Слезы душили Н. где-то внизу, в пораженных предсердиях и рыдающей желчью поджелудочной, душа хлюпала от избытка сырости и влаги, но наружу из ущемленного в авторских правах не вырывалось ни стона. Лишь какой-то тонкий желудочный писк. Он опустил в сухие горящие напалмом ладони холодное, как сухой лед, лицо и замер на секунду или две. Потом взглянул на часы, стучащие каблуками шестерен танго без стонов и боли. Оказалось, укатился куда-то час.

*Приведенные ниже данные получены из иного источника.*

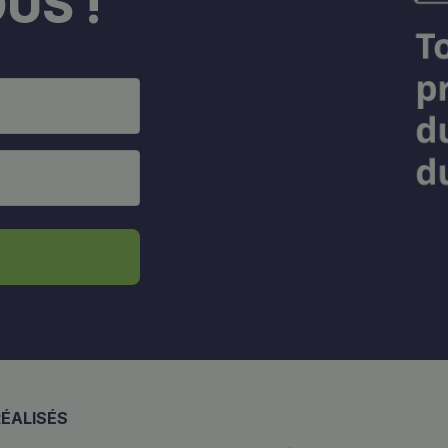
US !
ÉALISÉS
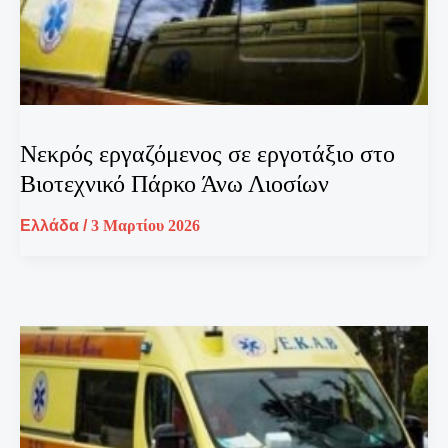
Νεκρός εργαζόμενος σε εργοτάξιο στο
Βιοτεχνικό Πάρκο Άνω Λιοσίων
Ελλάδα
/
3 Μαρτίου 2026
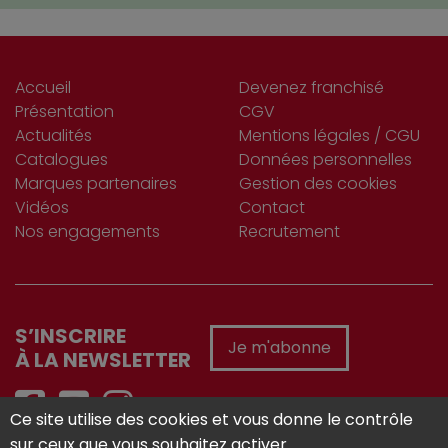
Accueil
Devenez franchisé
Présentation
CGV
Actualités
Mentions légales / CGU
Catalogues
Données personnelles
Marques partenaires
Gestion des cookies
Vidéos
Contact
Nos engagements
Recrutement
S’INSCRIRE
Je m'abonne
À LA NEWSLETTER
Ce site utilise des cookies et vous donne le contrôle
sur ceux que vous souhaitez activer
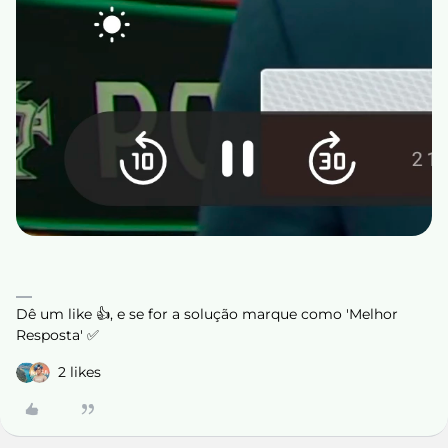
Dê um like 👍, e se for a solução marque como 'Melhor
Resposta' ✅
2 likes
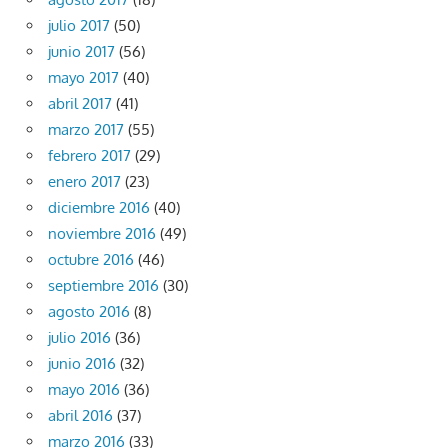
julio 2017
(50)
junio 2017
(56)
mayo 2017
(40)
abril 2017
(41)
marzo 2017
(55)
febrero 2017
(29)
enero 2017
(23)
diciembre 2016
(40)
noviembre 2016
(49)
octubre 2016
(46)
septiembre 2016
(30)
agosto 2016
(8)
julio 2016
(36)
junio 2016
(32)
mayo 2016
(36)
abril 2016
(37)
marzo 2016
(33)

Как упругая пружина импортного древнего арбалета, Н. выпрыгнул из чуть хлопнувшего его сзади «на удачу» кресла и бросился, алкая хотя бы материальной сатисфакции, искать сельцо Ничаево. «Сколько требовать за обиду, – все время в дороге душила и стучала в висок костлявая мысль, – сто тысяч в евро, в иенах, в лирах, что художественно – нонсенс, тогда в пускай в турецких лирах». И еще – где мои персонажи любимые похоронены – сволочь проститутка Ираида, человек без лица и пенсии Зямкин, аккуратно намотанный на винт Игорек с чужим сыном полка, где все они – морские тухлые котики и львы и клевретки.

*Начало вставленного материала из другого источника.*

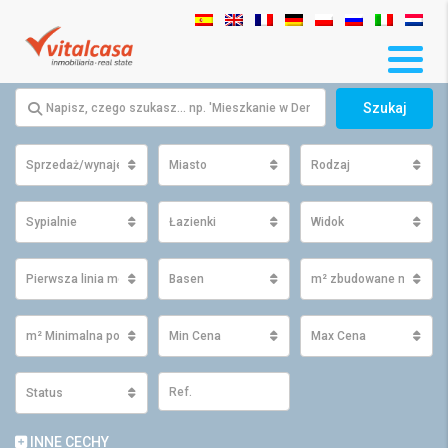
Szukaj
Sprzedaż/wynajem
Miasto
Rodzaj
Sypialnie
Łazienki
Widok
Pierwsza linia morza
Basen
m² zbudowane minimu
m² Minimalna powierzchnia działki
Min Cena
Max Cena
Status
INNE CECHY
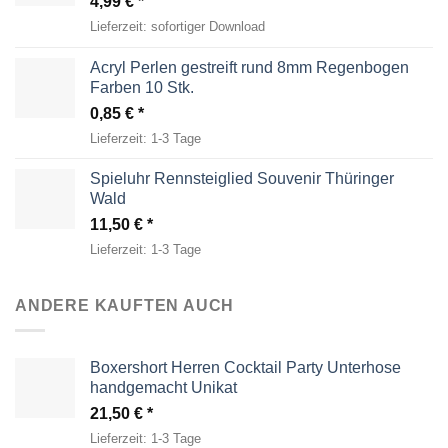
4,99
€
Lieferzeit:
sofortiger Download
Acryl Perlen gestreift rund 8mm Regenbogen
Farben 10 Stk.
0,85
€
Lieferzeit:
1-3 Tage
Spieluhr Rennsteiglied Souvenir Thüringer
Wald
11,50
€
Lieferzeit:
1-3 Tage
ANDERE KAUFTEN AUCH
Boxershort Herren Cocktail Party Unterhose
handgemacht Unikat
21,50
€
Lieferzeit:
1-3 Tage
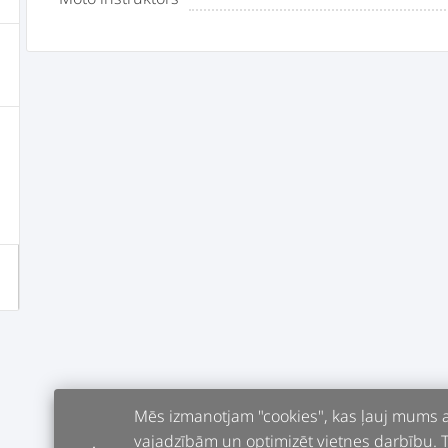
Mēs izmanotjam "cookies", kas ļauj mums an
vajadzībām un optimizēt vietnes darbību. Tur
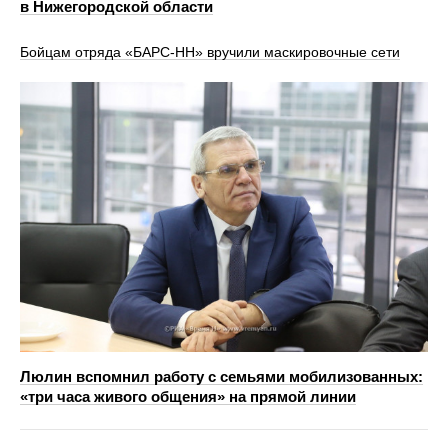
в Нижегородской области
Бойцам отряда «БАРС-НН» вручили маскировочные сети
Люлин вспомнил работу с семьями мобилизованных:
«три часа живого общения» на прямой линии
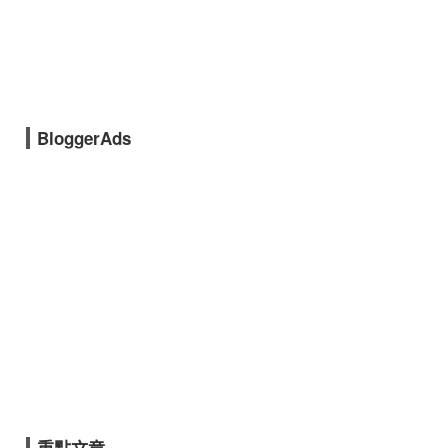
BloggerAds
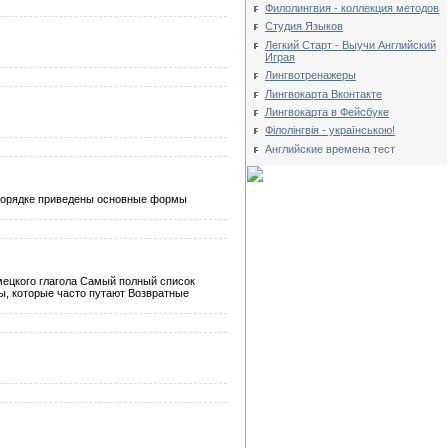
Филолингвия - коллекция методов
Студия Языков
Легкий Старт - Выучи Английский
Играя
Лингвотренажеры
Лингвокарта Вконтакте
Лингвокарта в Фейсбуке
Філолінгвія - українською!
Английские времена тест
м порядке приведены основные формы
емецкого глагола Самый полный список
ы, которые часто путают Возвратные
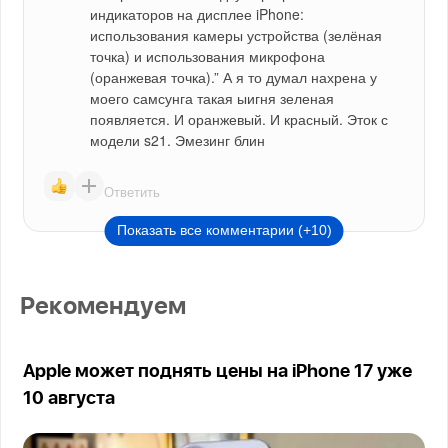
индикаторов на дисплее iPhone: 
использования камеры устройства (зелёная 
точка) и использования микрофона 
(оранжевая точка).” А я то думал нахрена у 
моего самсунга такая ыигня зеленая 
появляется. И оранжевый. И красный. Эток с 
модели s21. Эмезинг блин
Ответить
Показать все комментарии (+10)
Рекомендуем
Apple может поднять цены на iPhone 17 уже
10 августа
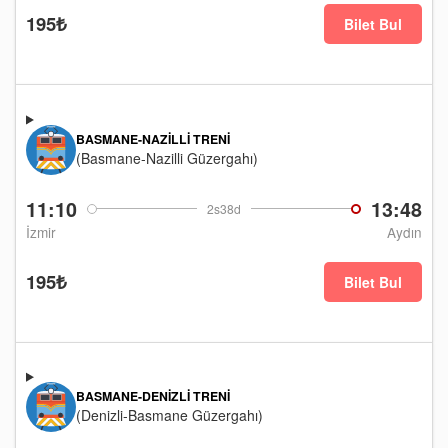
195₺
Bilet Bul
BASMANE-NAZILLI TRENI
(Basmane-Nazilli Güzergahı)
11:10
13:48
2s38d
İzmir
Aydın
195₺
Bilet Bul
BASMANE-DENIZLI TRENI
(Denizli-Basmane Güzergahı)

Ему фантастически, монструозно повезло. От вокзала отруливал, тщетно долбася задними запруженными людской плотью дверьми, желтый специальный автобусик с приколом: «Ничаево. “Пошел в рай”». Как удалось литератору, ужиком ли, угрем, проскользнуть через месиво рук, волосатых ног, прорех, ширинок и подолов внутрь – он уже никогда не узнает. Автобусик был набит деятелями культуры, встающими со вторыми, а то и с третьими лучами терпимого солнца и вечно опаздывающими даже на собственные похороны. Орала, и бренькала, и дралась гитарами шпана из ансамбля «Отпетые Му», правда, по пути выяснившая, что им на другой фестиваль «Наши вам С.», а не к «поповским клоунам», и чуть не перевернувшая автобус. Эти начали так орать: «Становь бас, контра, ща на червя пустим», – и выбрались, стуча гитарами по скатам, и чуть разгрузили раздувшийся дирижаблем транспорт. По углам жались и сладко, как переевшие уклеек коты, жмурились артисты хора в осанистых темных балахонах, исполнители «нетрадиционных колокольных хоралов и вешних песнопений», на привыкшие к молитвам колени которых в толкучке взобрались кучей девки из секстетов «Мяу Мио» и «Забитые стрелки», визжавшие всю дорогу, хихикавшие матом и лезшие под бороды и балахоны песнопевцев «за заначкой» и пищавшие тонкими голосочками защелкнутых мышей: «Убери, не щекоти сиську бородой, папик» и «Не тряси коленой так по заду, пузан».